Due to its geographic position, the landscape of Emilia Romagna is quite varied: plain, hills, coastline, and mountains. Bologna, the capital city of the region, is in between Milan and Florence, as well as almost halfway from Venice to Florence.
Why you should visit the beautiful towns of Emilia Romagna
Actually, over the years, I found out that everywhere in Europe and most parts of the world, it’s in small cities and tiny hamlets that I had the most memorable experiences. In Shimshal, a small village in an isolated valley of northern Pakistan, I had the privilege to be hosted in local houses, learning about their traditions. Also, I fell in love with Corte and other charming hamlets during my road trip across Corsica. And I could mention many more.
The beautiful towns in Emilia Romagna are no exception. Here are some of my favorites, where you’ll have a wonderful time.
I first visited Brisighella a few years ago as a day trip from Bologna.

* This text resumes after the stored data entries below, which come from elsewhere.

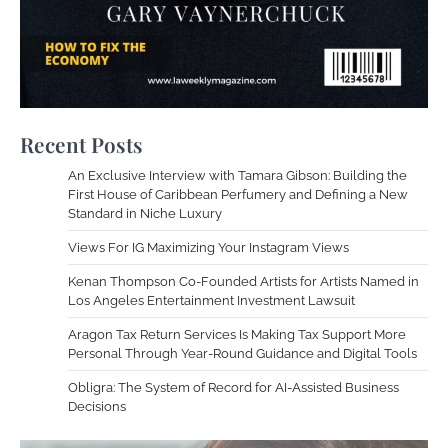
Recent Posts
An Exclusive Interview with Tamara Gibson: Building the
First House of Caribbean Perfumery and Defining a New
Standard in Niche Luxury
Views For IG Maximizing Your Instagram Views
Kenan Thompson Co-Founded Artists for Artists Named in
Los Angeles Entertainment Investment Lawsuit
Aragon Tax Return Services Is Making Tax Support More
Personal Through Year-Round Guidance and Digital Tools
Obligra: The System of Record for AI-Assisted Business
Decisions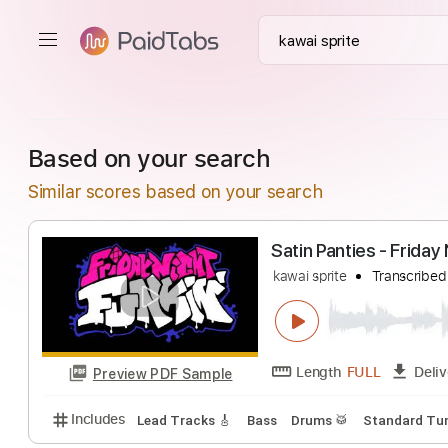
Based on your search
Similar scores based on your search
Satin Panties - F
kawai sprite
Tran
Length
FULL
Preview PDF Sample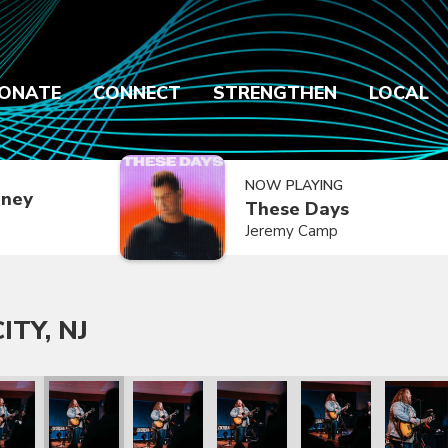
ONATE
CONNECT
STRENGTHEN
LOCAL
NOW PLAYING
dney
These Days
Jeremy Camp
ITY, NJ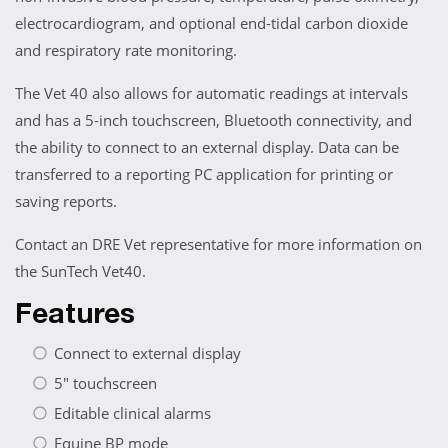
electrocardiogram, and optional end-tidal carbon dioxide
and respiratory rate monitoring.
The Vet 40 also allows for automatic readings at intervals
and has a 5-inch touchscreen, Bluetooth connectivity, and
the ability to connect to an external display. Data can be
transferred to a reporting PC application for printing or
saving reports.
Contact an DRE Vet representative for more information on
the SunTech Vet40.
Features
Connect to external display
5" touchscreen
Editable clinical alarms
Equine BP mode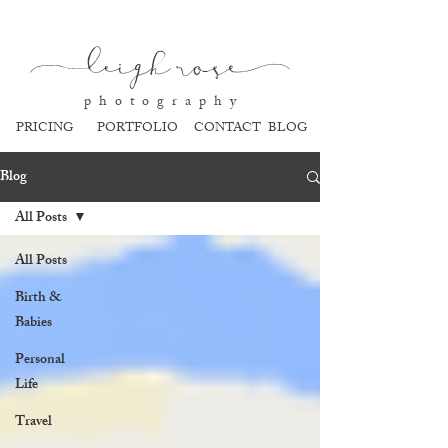
l
eigh ros
e
p h o t o g r a p h y
PRICING
PORTFOLIO
CONTACT
BLOG
Blog
All Posts
All Posts
Birth &
Babies
Personal
Life
Travel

I instantly fell in love with this charming medieval town, its colorful houses, the castle perched atop a steep hill overlooking smooth, verdant hills.
So, I went back and spent a couple of days in Brisighella, allowing myself more time to explore the town and its surroundings and go for a hike nearby. Anyway, if you only have one day in Brisighella there are a few things you should do:
- Hike up to the fortified Castle (La Rocca) and the Clock Tower, to admire the architecture and, most of all, to get fantastic views of the surrounding hills
- Stroll in the center, enjoy the colorful houses and have a drink or lunch al fresco
- Walk the “Donkeys’ Alley”, a fascinating walkway dating back to the 14th Century. You don’t often get the chance to go through a path covered by houses, once inhabited by carters carrying gypsum on their donkeys. Hence the name of the alley.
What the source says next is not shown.